• [EXERCISE DETAILS]
The lines to extract run from the first line of the material below to the line containing "nsamientos, y como", both included; leave the pictures behind.

• [DATA EXCERPTS]

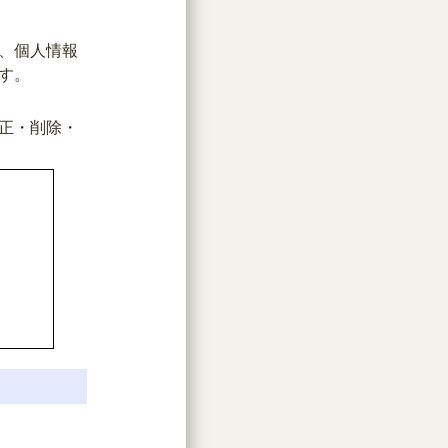
、個人情報
す。
正・削除・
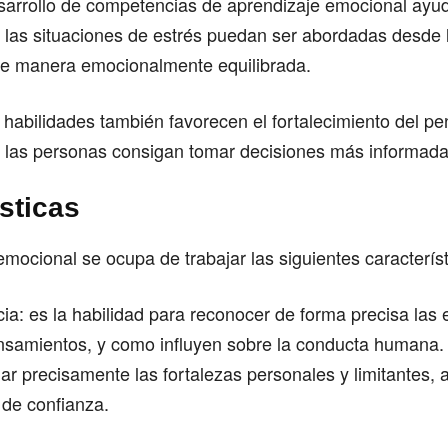
sarrollo de competencias de aprendizaje emocional ayud
las situaciones de estrés puedan ser abordadas desde 
e manera emocionalmente equilibrada.
 habilidades también favorecen el fortalecimiento del p
e las personas consigan tomar decisiones más informada
sticas
emocional se ocupa de trabajar las siguientes característ
ia: es la habilidad para reconocer de forma precisa las
nsamientos, y como influyen sobre la conducta humana
uar precisamente las fortalezas personales y limitantes
 de confianza.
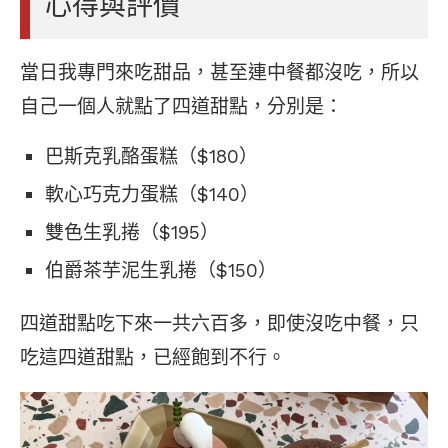
心得與評價
當日我專門來吃甜品，甚至連中餐都沒吃，所以
自己一個人就點了四道甜點，分別是：
巴斯克乳酪蛋糕（$180）
軟心巧克力蛋糕（$140）
雙色生乳捲（$195）
伯爵茶芋泥生乳捲（$150）
四道甜點吃下來一共六百多，即使沒吃中餐，只
吃這四道甜點，已經飽到不行。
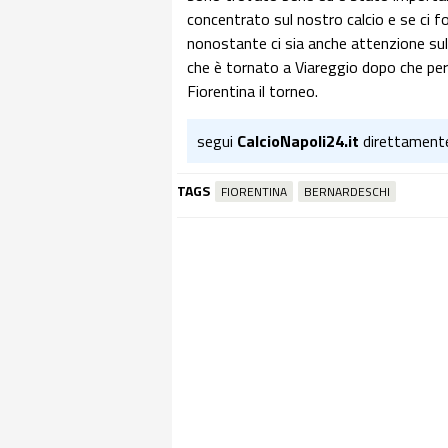
concentrato sul nostro calcio e se ci fo
nonostante ci sia anche attenzione sul
che è tornato a Viareggio dopo che per 
Fiorentina il torneo.
segui
CalcioNapoli24.it
direttament
TAGS
FIORENTINA
BERNARDESCHI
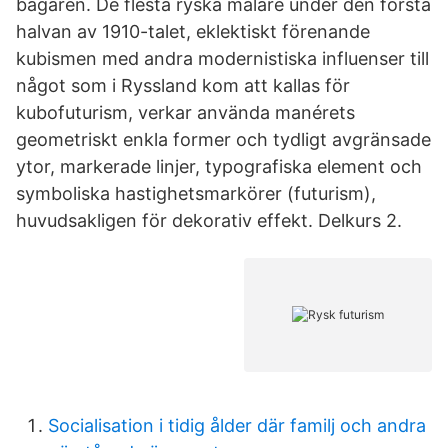
bägaren. De flesta ryska målare under den första
halvan av 1910-talet, eklektiskt förenande
kubismen med andra modernistiska influenser till
något som i Ryssland kom att kallas för
kubofuturism, verkar använda manérets
geometriskt enkla former och tydligt avgränsade
ytor, markerade linjer, typografiska element och
symboliska hastighetsmarkörer (futurism),
huvudsakligen för dekorativ effekt. Delkurs 2.
Socialisation i tidig ålder där familj och andra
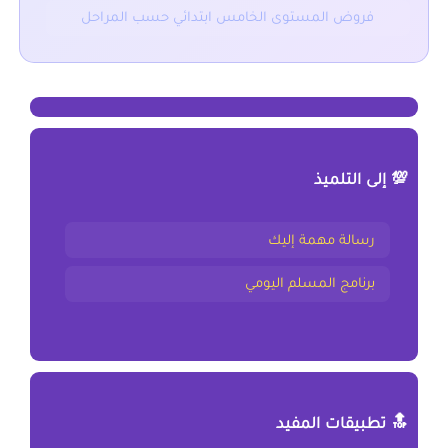
فروض المستوى الخامس ابتدائي حسب المراحل
💯 إلى التلميذ
رسالة مهمة إليك
برنامج المسلم اليومي
🔝 تطبيقات المفيد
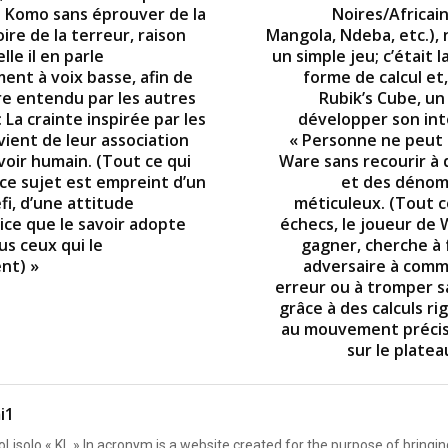
s Komo sans éprouver de la
Noires/Africai
oire de la terreur, raison
Mangola, Ndeba, etc.), 
lle il en parle
un simple jeu; c’était 
ent à voix basse, afin de
forme de calcul et
re entendu par les autres
Rubik’s Cube, un
: La crainte inspirée par les
développer son inte
ient de leur association
« Personne ne peut
voir humain. (Tout ce qui
Ware sans recourir à 
ce sujet est empreint d’un
et des déno
fi, d’une attitude
méticuleux. (Tout
ice que le savoir adopte
échecs, le joueur de 
us ceux qui le
gagner, cherche à 
nt) »
adversaire à com
erreur ou à tromper sa
grâce à des calculs r
au mouvement précis 
sur le platea
i1
Lisolo « KL » In acronym is a website created for the purpose of bringin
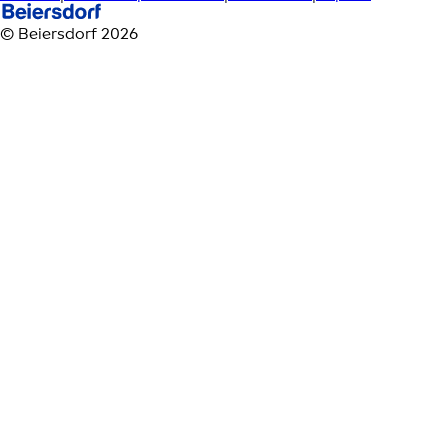
© Beiersdorf 2026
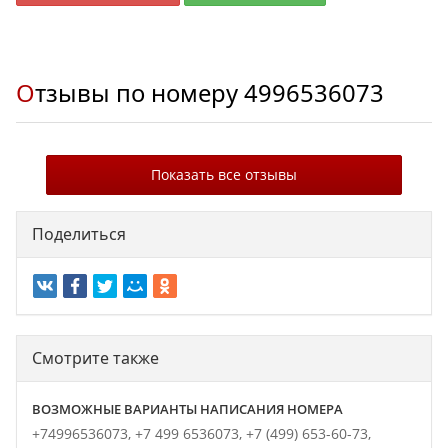
Отзывы по номеру
4996536073
Показать все отзывы
Поделиться
Смотрите также
ВОЗМОЖНЫЕ ВАРИАНТЫ НАПИСАНИЯ НОМЕРА
+74996536073,
+7 499 6536073,
+7 (499) 653-60-73,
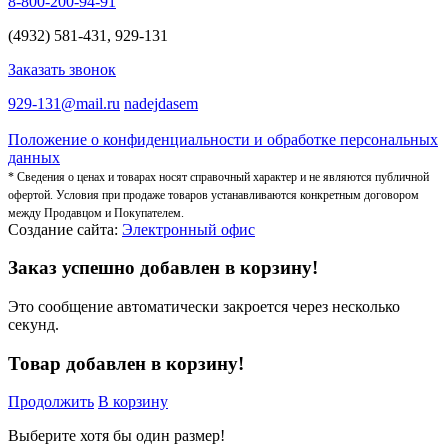
8-800-200-94-91
(4932) 581-431, 929-131
Заказать звонок
929-131@mail.ru
nadejdasem
Положение о конфиденциальности и обработке персональных
данных
* Сведения о ценах и товарах носят справочный характер и не являются публичной
офертой. Условия при продаже товаров устанавливаются конкретным договором
между Продавцом и Покупателем.
Создание сайта:
Электронный офис
Заказ успешно добавлен в корзину!
Это сообщение автоматически закроется через несколько
секунд.
Товар добавлен в корзину!
Продолжить
В корзину
Выберите хотя бы один размер!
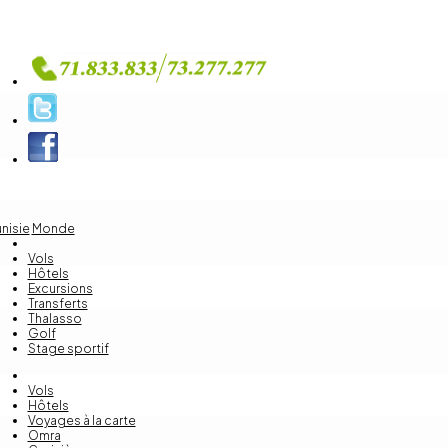
nisie
Monde
Vols
Hôtels
Excursions
Transferts
Thalasso
Golf
Stage sportif
Vols
Hôtels
Voyages à la carte
Omra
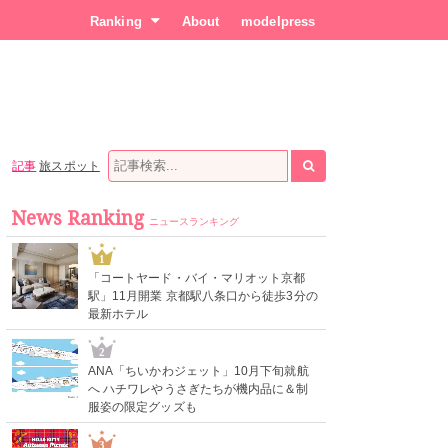
Ranking
About
modelpress
記事
旅スポット
News Ranking
ニュースランキング
1
「コートヤード・バイ・マリオット京都
駅」11月開業 京都駅八条口から徒歩3分の
最新ホテル
2
ANA「ちいかわジェット」10月下旬就航
へ ハチワレやうさぎたちが機内品に＆制
服姿の限定グッズも
3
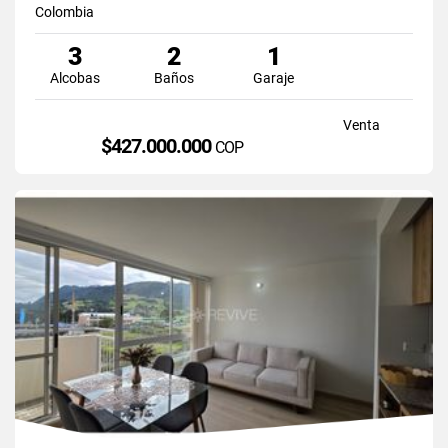
Colombia
3
2
1
Alcobas
Baños
Garaje
Venta
$427.000.000
COP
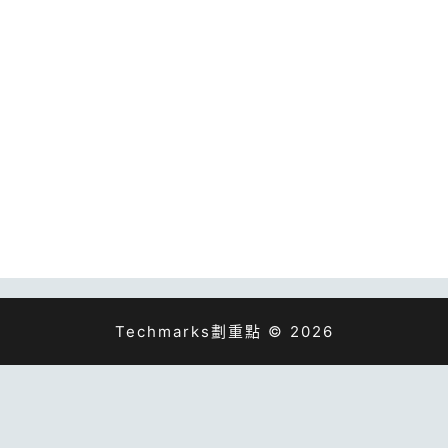
Techmarks劃重點 © 2026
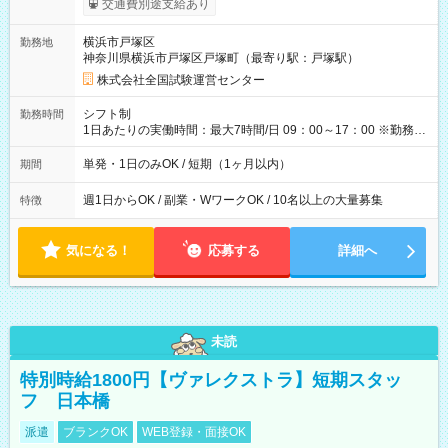
交通費別途支給あり
り！】 希望される場合、勤務から1週間ほどで給与の一部を受け
取れます。 ※手数料418円がかかります。 【過去試験日の収入
横浜市戸塚区
勤務地
例】 ・河合塾模擬試験 8:30～17:30（休憩1時間） 時給1,300円
神奈川県横浜市戸塚区戸塚町（最寄り駅：戸塚駅）
×8時間＝日収10,400円＋交通費 ※当日の役割により時給＋100
円の場合あり ・国家試験 7:00～13:30（休憩なし） 時給1,300
株式会社全国試験運営センター
円（役割手当＋100円）×6時間＝日収8,400円＋交通費 【試用期
間】試用期間なし
シフト制
勤務時間
1日あたりの実働時間：最大7時間/日 09：00～17：00 ※勤務時
間は 試験により異なります。
単発・1日のみOK / 短期（1ヶ月以内）
期間
週1日からOK / 副業・WワークOK / 10名以上の大量募集
特徴
気になる！
応募する
詳細へ
未読
特別時給1800円【ヴァレクストラ】短期スタッ
フ 日本橋
派遣
ブランクOK
WEB登録・面接OK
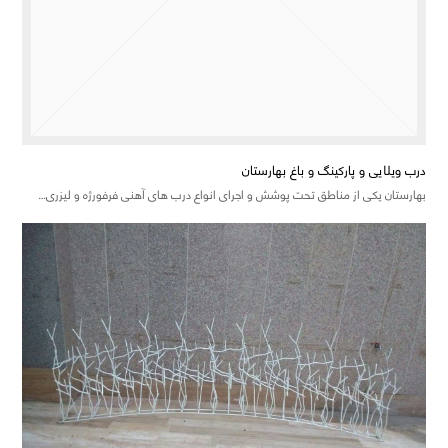
درب ویلایی و پارکینگ و باغ بهارستان
بهارستان یکی از مناطق تحت پوشش و اجرای انواع درب های آهنی فرفورژه و لیزری…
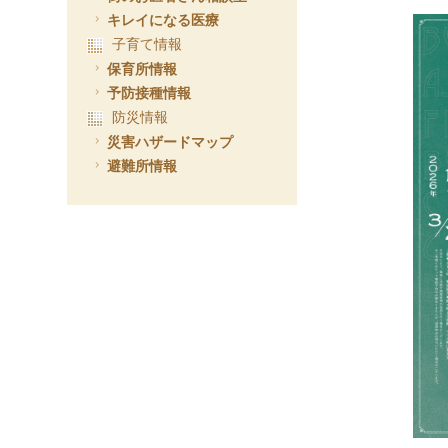
キレイになる医療
子育て情報
保育所情報
予防接種情報
防災情報
災害ハザードマップ
避難所情報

• [RESPONSE TO THIS TASK]
、個人情報
す。
正・削除・
sarrollo de competencias de aprendizaje emocional ayud
las situaciones de estrés puedan ser abordadas desde 
e manera emocionalmente equilibrada.
 habilidades también favorecen el fortalecimiento del p
e las personas consigan tomar decisiones más informada
sticas
emocional se ocupa de trabajar las siguientes característ
ia: es la habilidad para reconocer de forma precisa las
nsamientos, y como influyen sobre la conducta humana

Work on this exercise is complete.